▶ EXERCISE BRIEF: Each line of the listing that contains the word "Gestire" is to be copied.

▶ DATASET CONTENT:
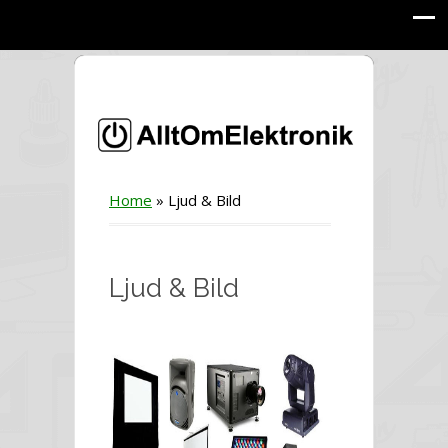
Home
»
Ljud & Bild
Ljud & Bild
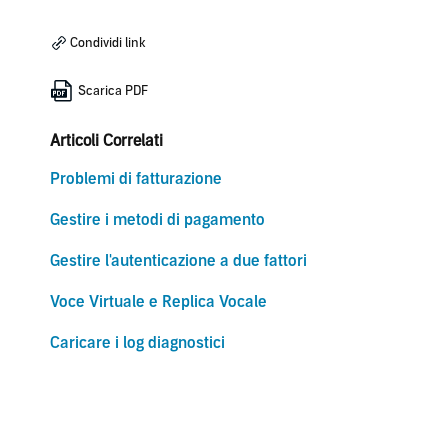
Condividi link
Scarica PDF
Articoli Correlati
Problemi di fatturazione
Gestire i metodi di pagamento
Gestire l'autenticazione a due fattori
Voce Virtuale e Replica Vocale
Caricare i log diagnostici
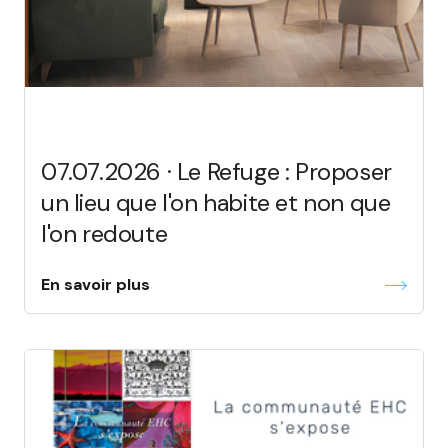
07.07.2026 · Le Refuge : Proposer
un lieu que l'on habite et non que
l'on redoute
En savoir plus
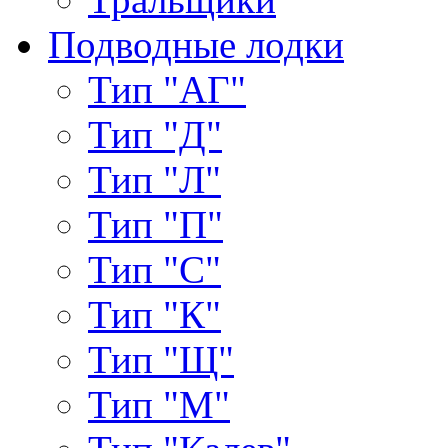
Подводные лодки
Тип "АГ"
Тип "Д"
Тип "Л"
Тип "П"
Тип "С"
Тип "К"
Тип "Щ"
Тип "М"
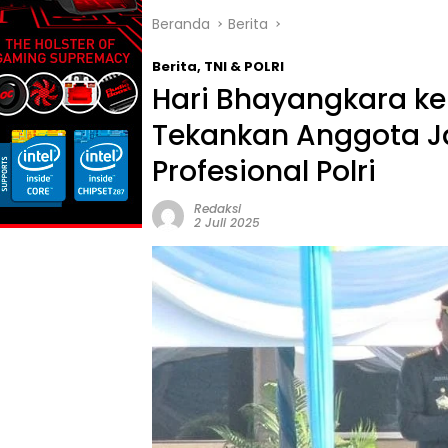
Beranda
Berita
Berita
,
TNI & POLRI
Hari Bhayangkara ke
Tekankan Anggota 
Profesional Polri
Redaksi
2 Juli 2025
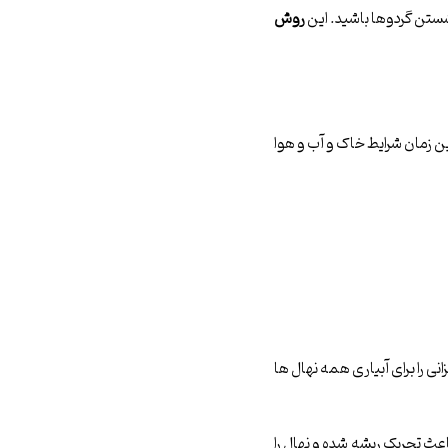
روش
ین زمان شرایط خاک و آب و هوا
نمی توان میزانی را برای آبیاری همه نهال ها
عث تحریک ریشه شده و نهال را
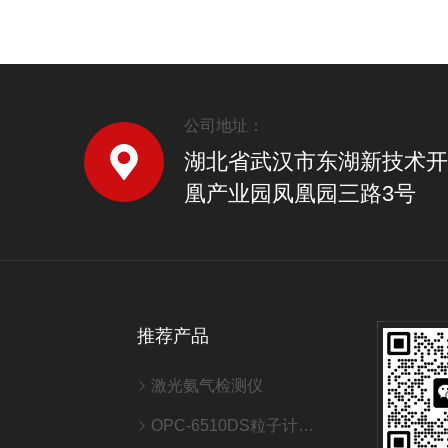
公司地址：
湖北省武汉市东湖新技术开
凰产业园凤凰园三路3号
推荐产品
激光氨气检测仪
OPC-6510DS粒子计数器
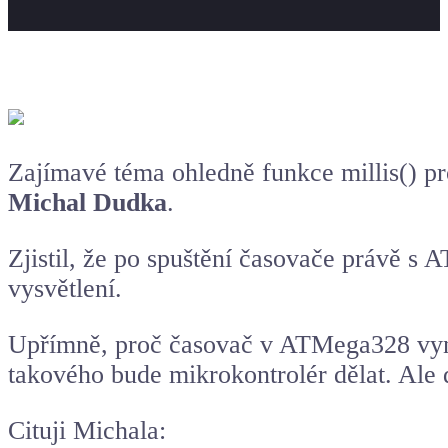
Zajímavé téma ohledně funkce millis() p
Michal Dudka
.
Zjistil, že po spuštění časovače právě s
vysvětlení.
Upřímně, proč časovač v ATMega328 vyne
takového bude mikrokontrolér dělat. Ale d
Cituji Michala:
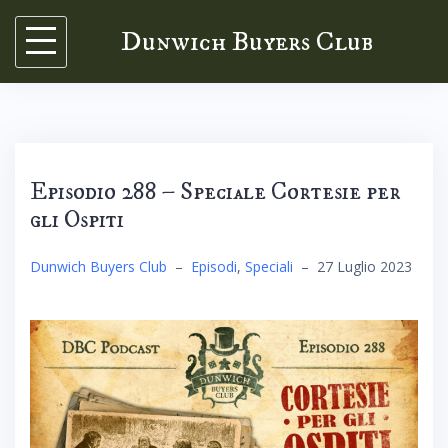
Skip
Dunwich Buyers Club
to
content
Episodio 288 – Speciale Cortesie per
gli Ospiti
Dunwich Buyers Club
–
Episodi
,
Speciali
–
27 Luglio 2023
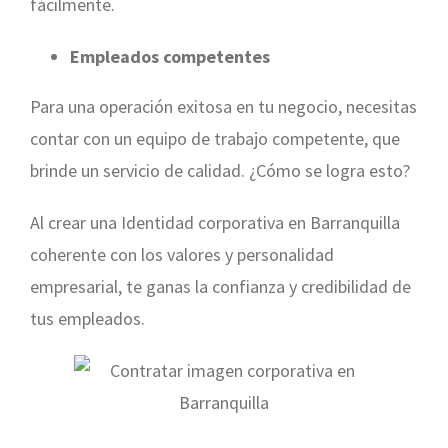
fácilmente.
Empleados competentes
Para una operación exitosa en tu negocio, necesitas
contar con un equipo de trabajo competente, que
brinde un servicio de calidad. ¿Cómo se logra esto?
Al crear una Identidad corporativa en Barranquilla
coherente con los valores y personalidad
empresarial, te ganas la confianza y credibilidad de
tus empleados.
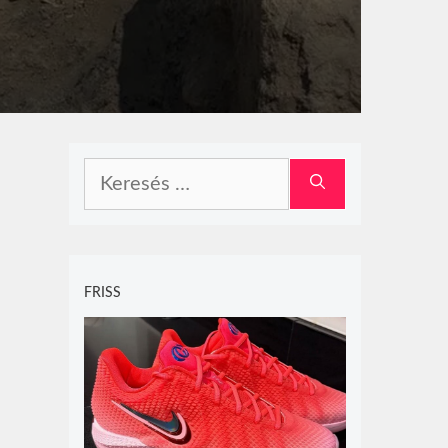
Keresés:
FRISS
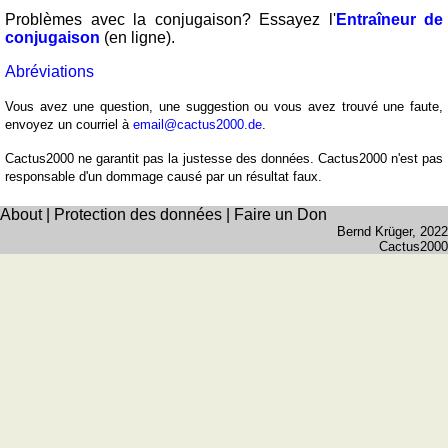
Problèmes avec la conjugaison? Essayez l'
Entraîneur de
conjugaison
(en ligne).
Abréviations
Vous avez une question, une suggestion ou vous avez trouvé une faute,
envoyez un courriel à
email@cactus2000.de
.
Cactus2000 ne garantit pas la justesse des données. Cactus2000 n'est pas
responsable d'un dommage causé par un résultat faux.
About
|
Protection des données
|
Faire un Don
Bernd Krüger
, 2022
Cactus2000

▶ EXERCISE ANSWER:
Gestire i metodi di pagamento
Gestire l'autenticazione a due fattori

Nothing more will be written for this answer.